SALT LAKE CITY — The Tour de France wraps up on Sunday and in a matter of weeks many of those riders will be coming this way for an all-new Tour of Utah, replacing the Alps with the Arches.
Steve Miller, president of Miller Sports Properties and the man responsible for the Tour of Utah, sat down with KSL TV to talk about the race, the sport and the aftermath of losing it's biggest star, Lance Armstrong.
"I don't think that he ruined it," Miller said. "I think cycling is bigger than Lance. I don't think that Lance was bigger than cycling."
When asked what he would say to Armstrong if he was in the same room, Miller said he'd jump on the opportunity to talk to him.
"It's an unfortunate thing," Miller said. " There were a lot of people that got hurt. There was a lot of collateral damage if you will, but I'm glad to see that he's not pulling cycling down, that cycling is on firm enough footing that it's going to survive.
The Larry H. Miller Tour of Utah is on firm footing as well with the Miller family's financial backing. It will extend its footprint to the entire state with a first time course that includes northern, central and southern Utah."
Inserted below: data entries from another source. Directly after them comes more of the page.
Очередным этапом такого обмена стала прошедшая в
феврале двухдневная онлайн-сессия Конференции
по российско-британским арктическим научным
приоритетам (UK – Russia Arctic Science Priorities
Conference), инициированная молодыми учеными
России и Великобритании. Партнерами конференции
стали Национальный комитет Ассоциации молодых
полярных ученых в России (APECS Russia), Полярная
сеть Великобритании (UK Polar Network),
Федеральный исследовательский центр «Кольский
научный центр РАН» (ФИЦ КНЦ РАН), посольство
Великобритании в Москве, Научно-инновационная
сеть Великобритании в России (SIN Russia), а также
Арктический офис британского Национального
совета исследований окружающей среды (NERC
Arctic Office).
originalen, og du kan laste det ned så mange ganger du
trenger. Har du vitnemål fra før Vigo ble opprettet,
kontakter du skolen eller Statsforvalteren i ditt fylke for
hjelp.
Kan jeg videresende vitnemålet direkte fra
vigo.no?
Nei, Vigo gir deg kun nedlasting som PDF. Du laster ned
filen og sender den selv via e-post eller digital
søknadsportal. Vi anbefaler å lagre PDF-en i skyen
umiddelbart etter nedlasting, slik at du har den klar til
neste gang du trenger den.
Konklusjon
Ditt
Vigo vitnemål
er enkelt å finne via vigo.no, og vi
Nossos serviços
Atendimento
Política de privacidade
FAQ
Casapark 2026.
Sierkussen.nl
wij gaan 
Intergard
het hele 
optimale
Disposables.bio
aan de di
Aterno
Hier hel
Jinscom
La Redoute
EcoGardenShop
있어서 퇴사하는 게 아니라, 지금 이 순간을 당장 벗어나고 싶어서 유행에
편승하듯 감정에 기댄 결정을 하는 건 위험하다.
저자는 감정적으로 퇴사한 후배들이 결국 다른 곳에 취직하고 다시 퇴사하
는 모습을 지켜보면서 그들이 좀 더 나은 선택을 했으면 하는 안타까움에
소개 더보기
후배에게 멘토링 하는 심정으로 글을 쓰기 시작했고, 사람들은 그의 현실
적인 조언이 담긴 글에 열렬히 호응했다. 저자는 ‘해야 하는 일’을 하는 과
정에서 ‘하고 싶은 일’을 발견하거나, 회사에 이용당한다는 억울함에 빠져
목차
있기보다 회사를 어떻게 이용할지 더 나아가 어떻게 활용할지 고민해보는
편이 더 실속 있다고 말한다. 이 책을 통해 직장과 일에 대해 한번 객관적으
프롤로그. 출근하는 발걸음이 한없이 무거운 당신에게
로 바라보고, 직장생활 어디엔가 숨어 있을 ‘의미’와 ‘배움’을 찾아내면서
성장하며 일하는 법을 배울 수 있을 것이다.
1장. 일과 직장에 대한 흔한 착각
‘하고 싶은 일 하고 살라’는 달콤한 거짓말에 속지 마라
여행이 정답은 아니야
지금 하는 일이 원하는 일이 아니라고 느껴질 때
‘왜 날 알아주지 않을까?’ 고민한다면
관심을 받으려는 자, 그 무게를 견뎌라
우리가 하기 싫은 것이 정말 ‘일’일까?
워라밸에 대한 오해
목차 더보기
"That's one of the things that makes the Tour of Utah unique," Miller said. "With the Utah Jazz, we have to play in our building. Miller Motorsports Park, we can't take that $100 million facility to the public, they have to go there."
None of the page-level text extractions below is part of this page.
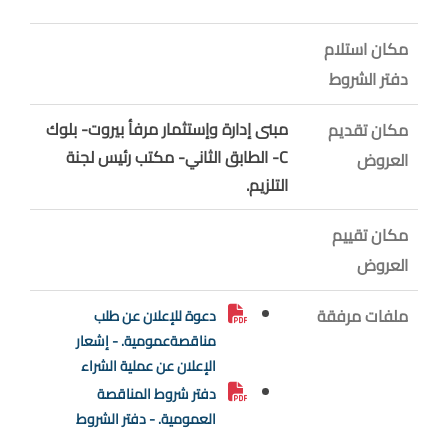
مكان استلام
دفتر الشروط
مبنى إدارة وإستثمار مرفأ بيروت- بلوك
مكان تقديم
C- الطابق الثاني- مكتب رئيس لجنة
العروض
التلزيم.
مكان تقييم
العروض
ملفات مرفقة
دعوة للإعلان عن طلب
مناقصةعمومية. - إشعار
الإعلان عن عملية الشراء
دفتر شروط المناقصة
العمومية. - دفتر الشروط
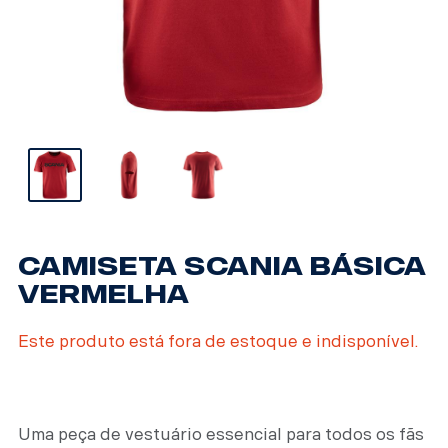
CAMISETA SCANIA BÁSICA
VERMELHA
Este produto está fora de estoque e indisponível.
Uma peça de vestuário essencial para todos os fãs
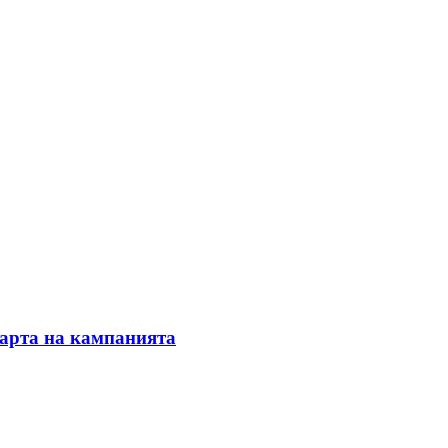
тарта на кампанията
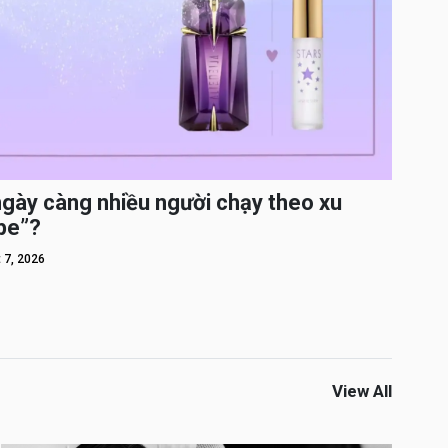
ngày càng nhiều người chạy theo xu
pe”?
 7, 2026
View All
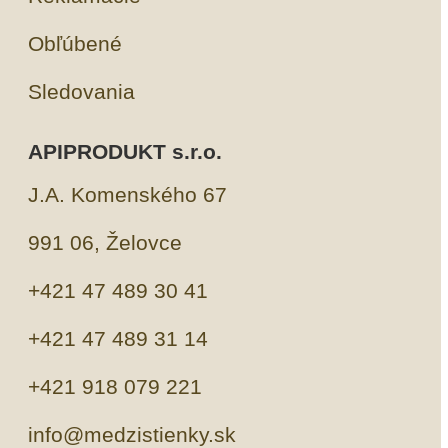
Obľúbené
Sledovania
APIPRODUKT s.r.o.
J.A. Komenského 67
991 06, Želovce
+421 47 489 30 41
+421 47 489 31 14
+421 918 079 221
info@medzistienky.sk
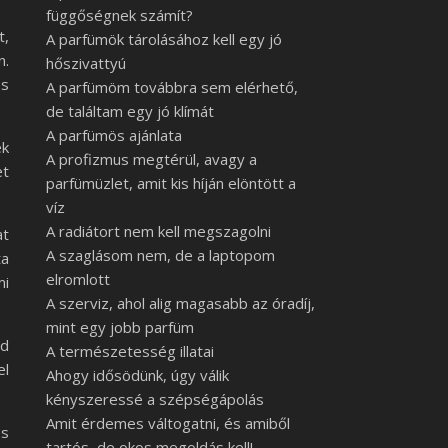
függőségnek számít?
t,
A parfümök tárolásához kell egy jó
n.
hőszivattyú
és
A parfümöm továbbra sem elérhető,
de találtam egy jó klímát
A parfümös ajánlata
ek
A profizmus megtérül, avagy a
et
parfümüzlet, amit kis híján elöntött a
víz
A radiátort nem kell megszagolni
at
A szaglásom nem, de a laptopom
ta
elromlott
mi
A szerviz, ahol alig magasabb az óradíj,
mint egy jobb parfüm
zd
A természetesség illatai
el
Ahogy idősödünk, úgy válik
kényszeressé a szépségápolás
Amit érdemes váltogatni, és amiből
es
tartós, de okos megoldás kell!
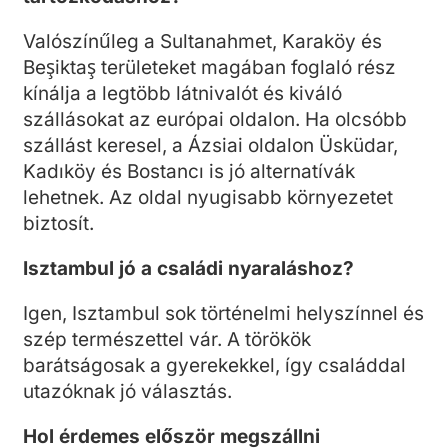
Valószínűleg a Sultanahmet, Karaköy és
Beşiktaş területeket magában foglaló rész
kínálja a legtöbb látnivalót és kiváló
szállásokat az európai oldalon. Ha olcsóbb
szállást keresel, a Ázsiai oldalon Üsküdar,
Kadıköy és Bostancı is jó alternatívák
lehetnek. Az oldal nyugisabb környezetet
biztosít.
Isztambul jó a családi nyaraláshoz?
Igen, Isztambul sok történelmi helyszínnel és
szép természettel vár. A törökök
barátságosak a gyerekekkel, így családdal
utazóknak jó választás.
Hol érdemes először megszállni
Miller got his first taste of the energy and excitement at the Tour de France and he hopes Utahns will drink up that same excitement in the local race.
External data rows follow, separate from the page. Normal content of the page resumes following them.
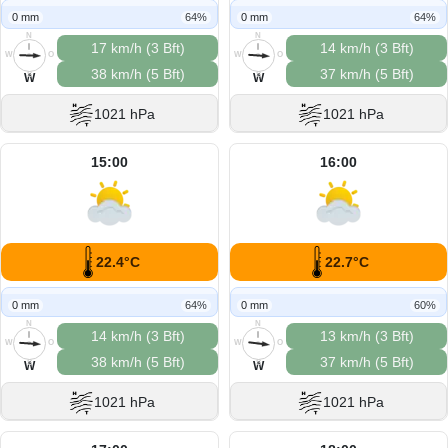
0 mm
64%
0 mm
64%
N
N
17 km/h (3 Bft)
14 km/h (3 Bft)
W
O
W
O
38 km/h (5 Bft)
37 km/h (5 Bft)
S
S
W
W
1021 hPa
1021 hPa
15:00
16:00
22.4°C
22.7°C
0 mm
64%
0 mm
60%
N
N
14 km/h (3 Bft)
13 km/h (3 Bft)
W
O
W
O
38 km/h (5 Bft)
37 km/h (5 Bft)
S
S
W
W
1021 hPa
1021 hPa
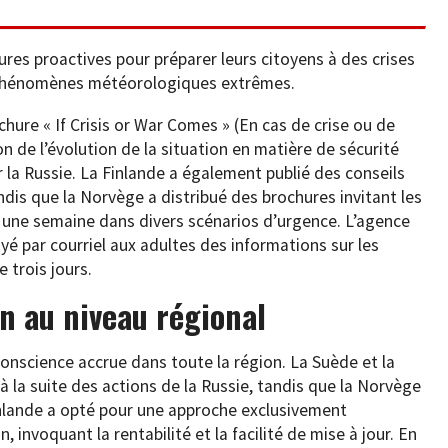
es proactives pour préparer leurs citoyens à des crises
es phénomènes météorologiques extrêmes.
hure « If Crisis or War Comes » (En cas de crise ou de
n de l’évolution de la situation en matière de sécurité
r la Russie. La Finlande a également publié des conseils
andis que la Norvège a distribué des brochures invitant les
 une semaine dans divers scénarios d’urgence. L’agence
é par courriel aux adultes des informations sur les
 trois jours.
n au niveau régional
onscience accrue dans toute la région. La Suède et la
 la suite des actions de la Russie, tandis que la Norvège
nlande a opté pour une approche exclusivement
invoquant la rentabilité et la facilité de mise à jour. En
"It's like a concert getting ready to begin and that energy just builds," Miller said. "Then you see those athletes coming down. To see the energy and the power that they're putting into that machine, that's going to get them across the finish line. It's really exciting."
The trickle down from the event encourages younger kids to exercise and ride bikes, an issue that's important for Miller and his own family.
"That's one of the nice side effects of this. It's raising awareness on health and wellness and activity and healthy lifestyles," Miller said. "If we can make a difference to other people and their health and well-being, we can have a positive economic impact on the state and the communities that we take the race to."
The Tour of Utah begins Aug 6. at Brian Head. It will go through downtown Salt Lake City on Aug. 9 and will finish in Park City the following Sunday.